How to complete this task: Across the entries that follow, how many lines have the word "бутилка" in them? Give only the number.

(Beginning of Recorded data)

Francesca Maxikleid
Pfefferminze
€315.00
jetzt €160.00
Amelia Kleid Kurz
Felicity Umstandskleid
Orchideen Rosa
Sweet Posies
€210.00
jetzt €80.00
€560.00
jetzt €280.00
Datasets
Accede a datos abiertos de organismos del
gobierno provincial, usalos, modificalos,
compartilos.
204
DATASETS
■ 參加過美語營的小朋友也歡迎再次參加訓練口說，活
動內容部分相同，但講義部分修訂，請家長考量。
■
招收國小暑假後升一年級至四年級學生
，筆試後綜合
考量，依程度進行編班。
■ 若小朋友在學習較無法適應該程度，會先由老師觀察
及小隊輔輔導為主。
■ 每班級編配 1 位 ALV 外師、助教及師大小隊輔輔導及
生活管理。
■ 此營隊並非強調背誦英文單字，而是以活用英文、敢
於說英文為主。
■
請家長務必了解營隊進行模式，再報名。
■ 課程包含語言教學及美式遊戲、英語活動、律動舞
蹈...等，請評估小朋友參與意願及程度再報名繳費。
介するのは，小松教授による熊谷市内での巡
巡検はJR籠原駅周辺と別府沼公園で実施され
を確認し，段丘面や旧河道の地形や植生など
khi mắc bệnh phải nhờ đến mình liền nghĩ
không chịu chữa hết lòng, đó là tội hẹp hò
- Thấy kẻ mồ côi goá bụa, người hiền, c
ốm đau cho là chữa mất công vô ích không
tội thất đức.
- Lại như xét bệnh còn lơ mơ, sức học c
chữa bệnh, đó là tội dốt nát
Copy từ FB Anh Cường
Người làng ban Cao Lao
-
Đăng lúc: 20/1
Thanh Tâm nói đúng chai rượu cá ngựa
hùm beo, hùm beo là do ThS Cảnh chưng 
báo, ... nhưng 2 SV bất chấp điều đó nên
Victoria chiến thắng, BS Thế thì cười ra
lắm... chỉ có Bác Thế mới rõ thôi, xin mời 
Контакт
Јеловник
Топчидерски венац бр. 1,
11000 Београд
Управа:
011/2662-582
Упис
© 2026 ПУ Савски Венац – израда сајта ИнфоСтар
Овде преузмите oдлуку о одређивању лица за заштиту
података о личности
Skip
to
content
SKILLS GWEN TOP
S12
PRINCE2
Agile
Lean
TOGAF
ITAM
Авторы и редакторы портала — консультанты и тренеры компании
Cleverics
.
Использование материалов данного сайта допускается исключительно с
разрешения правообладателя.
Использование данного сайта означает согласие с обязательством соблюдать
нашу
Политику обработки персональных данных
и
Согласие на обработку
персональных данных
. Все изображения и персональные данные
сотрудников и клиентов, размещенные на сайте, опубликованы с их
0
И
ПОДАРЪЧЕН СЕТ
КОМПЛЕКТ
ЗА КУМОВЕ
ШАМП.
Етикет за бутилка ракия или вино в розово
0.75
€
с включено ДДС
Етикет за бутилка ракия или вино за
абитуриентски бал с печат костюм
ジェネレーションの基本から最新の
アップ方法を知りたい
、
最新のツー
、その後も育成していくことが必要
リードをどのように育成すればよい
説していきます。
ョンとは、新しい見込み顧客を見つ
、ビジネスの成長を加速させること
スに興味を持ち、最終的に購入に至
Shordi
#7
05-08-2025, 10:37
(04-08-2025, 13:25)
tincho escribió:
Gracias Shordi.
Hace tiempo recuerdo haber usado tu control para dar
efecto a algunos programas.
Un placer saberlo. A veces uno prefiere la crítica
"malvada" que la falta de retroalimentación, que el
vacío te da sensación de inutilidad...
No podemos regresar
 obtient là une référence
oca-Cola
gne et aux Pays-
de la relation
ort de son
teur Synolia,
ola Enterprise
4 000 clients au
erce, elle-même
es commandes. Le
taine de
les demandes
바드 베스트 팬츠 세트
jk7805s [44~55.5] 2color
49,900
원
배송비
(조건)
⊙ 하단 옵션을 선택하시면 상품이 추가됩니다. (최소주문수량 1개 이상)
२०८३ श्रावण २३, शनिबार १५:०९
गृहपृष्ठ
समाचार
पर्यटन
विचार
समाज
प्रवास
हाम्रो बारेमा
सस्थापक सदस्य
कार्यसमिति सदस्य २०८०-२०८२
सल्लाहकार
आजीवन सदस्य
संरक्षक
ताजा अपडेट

(End of Recorded data)

The answer: 2